If you are using the ROA profitability method to evaluate the relative profitability of a relationship, you would like it to approximate how ROA is calculated at the institution level. So how do we calculate the ROA of a single relationship? We certainly know how to do this at the institution level; we take annual net income and divide by institution total assets. Can we just do the same thing with a relationship? That is, take net income for the relationship (we’re already calculating it) and divide by the total assets in the relationship?
There are a number of reasons why that approach is not accurate. First, and most importantly, relationships contain more than financial assets. In addition to the loan or loans that make up a relationship, there are likely to be deposit balances belonging to that relationship. And in many cases, the deposit balances are an inseparable part of the relationship.
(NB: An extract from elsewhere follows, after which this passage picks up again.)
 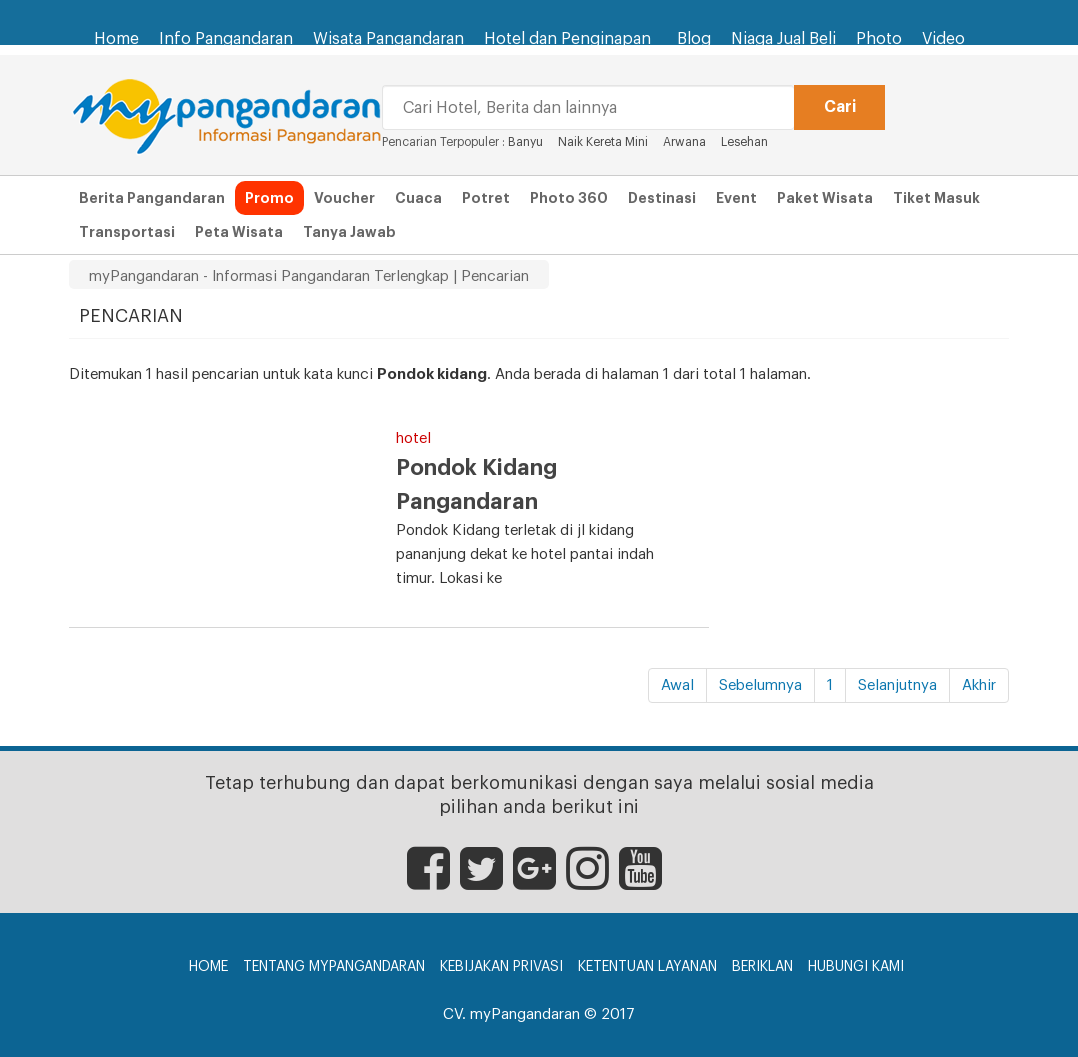 What do you see at coordinates (152, 198) in the screenshot?
I see `Berita Pangandaran` at bounding box center [152, 198].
If the mortgage loan leaves the institution, it isn’t unusual for some or all of the deposit balances to leave as well.
In LoanEDGE we calculate the income of both loans and deposits when calculating the net income portion of the ROA (the numerator). If you paused for a moment when I said we calculate the income of a deposit, hold that thought. We will get to the deposit “income” topic in a moment. Just assume for now that we have total relationship income as our numerator. What should we divide by to get ROA?
If we use the total of loans and deposits as the denominator, we are understating the return of that relationship. We would also understate the return if we just use relationship loans as the income source. To see why, imagine that your institution has one customer and that customer has two products – a loan representing your entire loan portfolio and a deposit representing total deposits. Each product produces income after costs.
In this case let’s just say the deposit product produces some decent fee income and by coincidence, the loan and the deposit each produce exactly the same amount of net income after costs. If in this case we take the relationship income and divide by the total of loans and assets, we will end up calculating the relationship ROA as half of the institution ROA. Institution ROA would simply be the relationship income divided by total assets, which is the same as total loans in our simplified relationship.
The next step is to realize that some relationships have more loans than deposits, while some have more deposits than loans. We are trying to consistently calculate the ROA of every relationship, and the only way to make it consistent with institution ROA is to average out that imbalance by using (relationship loans + relationship deposits) divided by 2 as the denominator. Please note – if a relationship has equal loan to deposit ratio, then (relationship loans + relationship deposits) / 2 is the same as loans balance.